Dinkes Banggai pelototi 10 desa dengan prevalensi 'stunting' cukup tinggi

id banggai,stunting,Dinkes

Dinkes Banggai pelototi 10 desa dengan prevalensi 'stunting' cukup tinggi

Ni Ketut Narsih S.Km, Kepala Bidang Bina Kesehatan Masyarakat Dinas Kesehatan (Dinkes) Kabupaten Banggai. (Antaranews Sulteng/Stevan Pontoh)

Luwuk (Antaranews Sulteng) - Dinas Kesehatan Kabupaten Banggai, Sulawesi Tengah, memberikan perhatian khusus kepada 10 desa yang diketahui mempunyai prevalensi cukup tinggi terkait penderita 'stunting' atau gangguan pertumbuhan pada anak yang menyebabkan tubuhnya pendek.
     
"Kami kini memelototi 10 desa itu untuk terus menekan angka penderita stunting," kata Ni Ketut Narsih S.Km, Kepala Bidang Bina Kesehatan Masyarakat Dinas Kesehatan (Dinkes) Kabupaten Banggai di Luwuk, Selasa.

Upaya ini merupakan komitmen Dinkes Banggai untuk menyukseskan program pemerintah pusat dalam menuntaskan kasus stunting pada 100 kabupaten/kota prioritas, salah satunya adalah Kabupaten Banggai. 

Ia menyebutkan, pada 2018 ini, pihaknya bekerja sama dengan Universitas Hasanuddin dalam melakukan pendataan penderita stunting di Kabupaten Banggai. 

Berdasarkan data tahun sebelumnya, dari 10 desa yang dipantau, Dinkes baru menerima data penderita sunting dari 8 desa dengan total penderita stunting mencapai 128 anak.

Desa-desa itu adalah Desa Dondo Soboli dengan penderita 7 orang, Balanga 11 orang, Koili 6 orang, Jayabakti 53 orang, Boitan 1 orang, Lontos 17 orang, Indang Sari 14 orang, Mantan B, 2 orang, Bolobungkang 7 orang, dan Batu Simpang 10 orang. 

Angka tersebut jauh menurun jika dibandingkan tahun 2013 yang berdasarkan rilis Sekretariat Negara, jumlah balita stunting saat itu mencapai 11.728 dengan prevelansi stunting 35,39 persen.

Menurut Narsih, terdapat sejumlah faktor yang menyebabkan stunting, salah satunya adalah kemiskinan, kemudian kekurangan asupan gizi saat bayi dalam kandungan, serta pola asuh yang salah. 

"Yang memengaruhi itu ada beberapa hal. Saat mengandung, asupan gizinya tidak mencukupi, kemudian asupan ASI kurang, itu juga tidak baik. Kan menyusui itu seharusnya sampai dua tahun," ujarnya.
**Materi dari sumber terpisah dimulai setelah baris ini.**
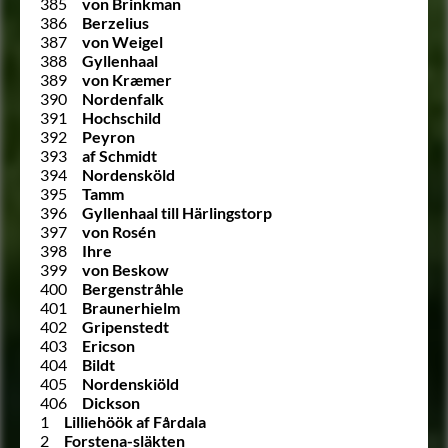
385
von Brinkman
386
Berzelius
387
von Weigel
388
Gyllenhaal
389
von Kræmer
390
Nordenfalk
391
Hochschild
392
Peyron
393
af Schmidt
394
Nordensköld
395
Tamm
396
Gyllenhaal till Härlingstorp
397
von Rosén
398
Ihre
399
von Beskow
400
Bergenstråhle
401
Braunerhielm
402
Gripenstedt
403
Ericson
404
Bildt
405
Nordenskiöld
406
Dickson
1
Lilliehöök af Fårdala
2
Forstena-släkten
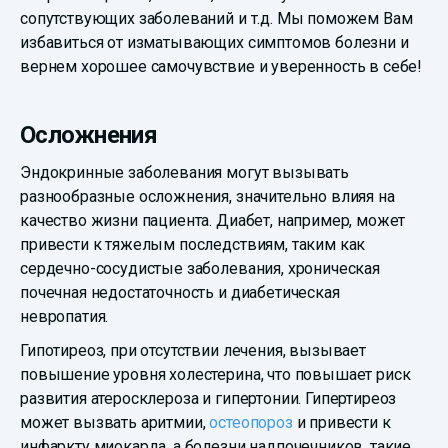
сопутствующих заболеваний и т.д. Мы поможем Вам
избавиться от изматывающих симптомов болезни и
вернем хорошее самочувствие и уверенность в себе!
Осложнения
Эндокринные заболевания могут вызывать
разнообразные осложнения, значительно влияя на
качество жизни пациента. Диабет, например, может
привести к тяжелым последствиям, таким как
сердечно-сосудистые заболевания, хроническая
почечная недостаточность и диабетическая
невропатия.
Гипотиреоз, при отсутствии лечения, вызывает
повышение уровня холестерина, что повышает риск
развития атеросклероза и гипертонии. Гипертиреоз
может вызвать аритмии,
остеопороз
и привести к
инфаркту миокарда, а болезни надпочечников, такие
Saat ini, Dinkes Banggai terus memantau kondisi pada 10 desa yang menjadi lokus penderita stunting bahkan telah melakukan pengujian pada penderita stunting di Desa Teku, Kecamatan Balantak Utara terhadap siswa kelas tiga sekolah dasar. 

Baca juga: 25,9 Persen Balita Sulteng `Stunting`

"Hasilnya tinggi badan para siswa masuk kategori tidak normal dengan pertumbuhan dan usia. Itu diduga karena asupan gizi saat hamil kurang, ditambah asupan ASI saat menyusui juga memengaruhi, atau dalam kata lain pola asuh anak tidak tepat," terangnya.
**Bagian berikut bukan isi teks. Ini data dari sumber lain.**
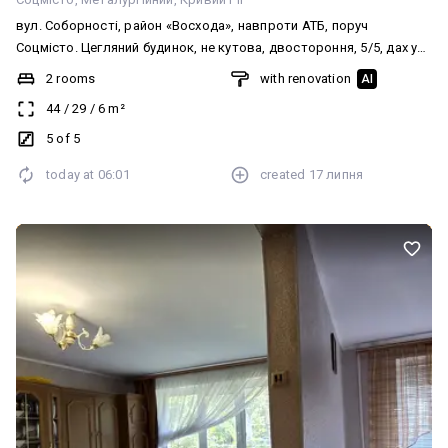
вул. Соборності, район «Восхода», навпроти АТБ, поруч
Соцмісто. Цегляний будинок, не кутова, двостороння, 5/5, дах у
порядку, відремонтований, не тече. Квартира після нового
2 rooms
with renovation
AI
ремонту: замінено проводку, вікна металопластикові, замінено
44
/
29
/
6
m²
всі труби та сантехніку. Є лічильники. Вбудована кухня.
Залишаються всі меблі. Документи готові до продажу. Без
5 of 5
боргів. Ніхто не прописаний. Ціна 🔥🔥🔥🔥🔥 ☎️ 067-251-251-8
today at
06:01
created
17 липня
Анжеліка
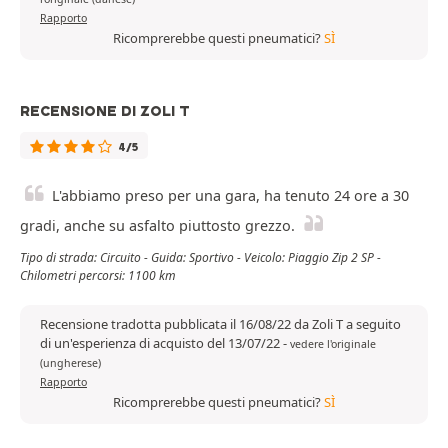
Rapporto
Ricomprerebbe questi pneumatici?
SÌ
RECENSIONE DI ZOLI T
4/5
L'abbiamo preso per una gara, ha tenuto 24 ore a 30
gradi, anche su asfalto piuttosto grezzo.
Tipo di strada: Circuito - Guida: Sportivo - Veicolo: Piaggio Zip 2 SP -
Chilometri percorsi: 1100 km
Recensione tradotta pubblicata il 16/08/22 da Zoli T a seguito
di un'esperienza di acquisto del 13/07/22
-
vedere l'originale
(ungherese)
Rapporto
Ricomprerebbe questi pneumatici?
SÌ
Selain kemiskinan, beberapa faktor yang dapat memengaruhi tumbuh kembang anak adalah kebersihan dan lingkungan masyarakat. 

Untuk menekan kasus stunting, kata Narsih, semua pihak harus besinergi mulai dari pemerintah, keluarga hingga lingkungan masyarakat.
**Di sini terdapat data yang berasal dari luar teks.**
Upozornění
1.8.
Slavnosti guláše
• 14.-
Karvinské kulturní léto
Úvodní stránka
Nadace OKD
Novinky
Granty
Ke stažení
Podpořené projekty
Kegiatan pemerintah selain memprioritaskan program yang dapat mengurai faktor penyebab stunting juga melalui pembuatan aturan. 

Saat ini, Dinkes tengah menyusun Peraturan Bupati (Perbup) mengenai ASI ekslusif dan Insiasi Menyusui Dini (IMD). Aturan nantinya diharapkan bisa mendorong peran seluruh lembaga untuk mencegah terjadinya stunting.

"Banyak ibu saat ini tidak mau menyusui karena menganggap menyusui dapat memengaruhi kekencangan payudara sehingga mengandalkan susu botol pada anak, padahal itu tidak baik," ujarnya.

Kabupaten Banggai telah fokus mengatasi stunting sejak tahun 2016 dan terus diefektifkan di bawah kepemimpinan Kepala Dinas Kesehatan setempat DR. dr. Anang S. Otoluwa.